Il problema attuale, però, non è tanto la tecnologia né le vetture, quanto l’infrastruttura che le sostiene: in Italia i punti di rifornimento attivi sono appena due (Mestre e Bolzano) e l’estensione dipenderà soprattutto dal PNRR, che finanzia una prima dorsale di circa quaranta stazioni entro fine 2026, distribuite lungo i principali corridoi e in alcuni poli urbani. Sarà una rete di avvio ancora presumibilmente lontana da una copertura capillare per il grande pubblico. Anche per questo il 2028 indicato da BMW appare credibile: la produzione di serie arriverebbe quando una rete minima sarà disponibile, ma con un avvio inevitabilmente (e presumibilmente) graduale, a volumi contenuti e nelle aree già coperte.

Ai temi infrastrutturali si sommano i costi della filiera. Le stazioni richiedono investimenti importanti che, finché i volumi restano bassi, faticano a rientrare. L’energia necessaria per comprimere e tenere pronto il gas incide sul prezzo finale, mentre il trasporto continua a essere costoso e organizzativamente complicato. Anche la gestione quotidiana ha un costo, con manutenzione, ricambi, personale formato. A ciò si aggiunge un quadro regolatorio ancora in assestamento, che rallenta i piani e raffredda gli investimenti proprio quando servirebbero continuità e scalabilità.

BMW fa sul serio

Insomma, la posta in gioco è ancora molto alta, ma vedere produttori come BMW credere nell’idrogeno e trasformarlo in un progetto industriale sposta la discussione su un terreno più fertile. La casa di Monaco sta non a caso costruendo una filiera europea pensata per durare: a Monaco opera il centro di competenza sull’idrogeno, dove si sviluppano l’architettura del sistema, i prototipi e le strategie di funzionamento, mentre a Landshut si realizzano i componenti chiave che tengono insieme la catena energetica, con attenzione a qualità e tracciabilità. A Steyr, invece, si prepara l’industrializzazione del sistema a celle a combustibile, con nuove linee, banchi prova e processi di collaudo che portano la tecnologia dalla validazione di laboratorio ai ritmi della produzione. In parallelo, la collaborazione con Toyota sulle celle consente di condividere basi tecnologiche, stabilizzare gli approvvigionamenti e accelerare la curva dei costi, mantenendo però la libertà di declinare il sistema secondo gli standard del marchio.

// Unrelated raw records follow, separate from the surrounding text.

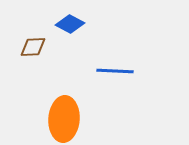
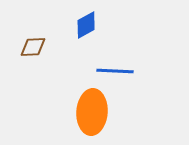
blue diamond: moved 16 px right, 1 px down; rotated 56 degrees counterclockwise
orange ellipse: moved 28 px right, 7 px up
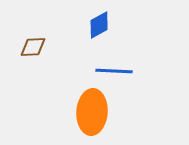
blue diamond: moved 13 px right
blue line: moved 1 px left
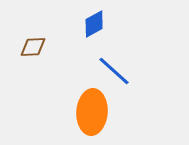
blue diamond: moved 5 px left, 1 px up
blue line: rotated 39 degrees clockwise
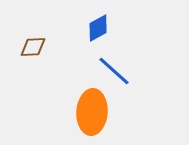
blue diamond: moved 4 px right, 4 px down
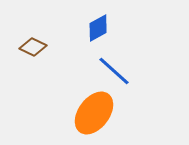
brown diamond: rotated 28 degrees clockwise
orange ellipse: moved 2 px right, 1 px down; rotated 33 degrees clockwise
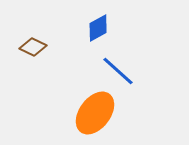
blue line: moved 4 px right
orange ellipse: moved 1 px right
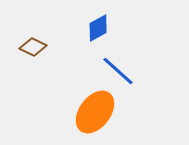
orange ellipse: moved 1 px up
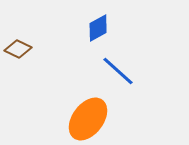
brown diamond: moved 15 px left, 2 px down
orange ellipse: moved 7 px left, 7 px down
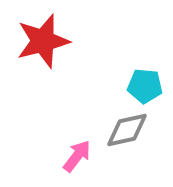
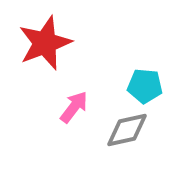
red star: moved 2 px right, 2 px down; rotated 6 degrees counterclockwise
pink arrow: moved 3 px left, 49 px up
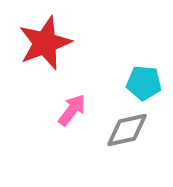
cyan pentagon: moved 1 px left, 3 px up
pink arrow: moved 2 px left, 3 px down
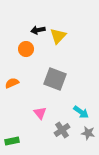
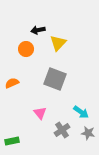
yellow triangle: moved 7 px down
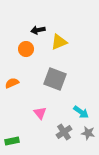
yellow triangle: moved 1 px right, 1 px up; rotated 24 degrees clockwise
gray cross: moved 2 px right, 2 px down
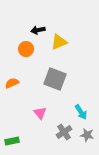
cyan arrow: rotated 21 degrees clockwise
gray star: moved 1 px left, 2 px down
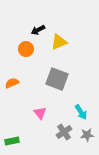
black arrow: rotated 16 degrees counterclockwise
gray square: moved 2 px right
gray star: rotated 16 degrees counterclockwise
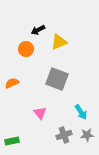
gray cross: moved 3 px down; rotated 14 degrees clockwise
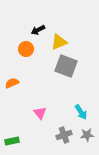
gray square: moved 9 px right, 13 px up
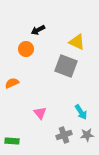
yellow triangle: moved 18 px right; rotated 48 degrees clockwise
green rectangle: rotated 16 degrees clockwise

Se l’Europa saprà trasformare i progetti in stazioni affidabili e servizi continui, e se la filiera ridurrà i costi lungo tutta la catena, BMW avrà già prodotto, siti e competenze per scalare. In caso contrario, resterà comunque il vantaggio industriale di chi ha investito per tempo in una tecnologia che, realisticamente, resterà sul tavolo della transizione europea ancora per un po'.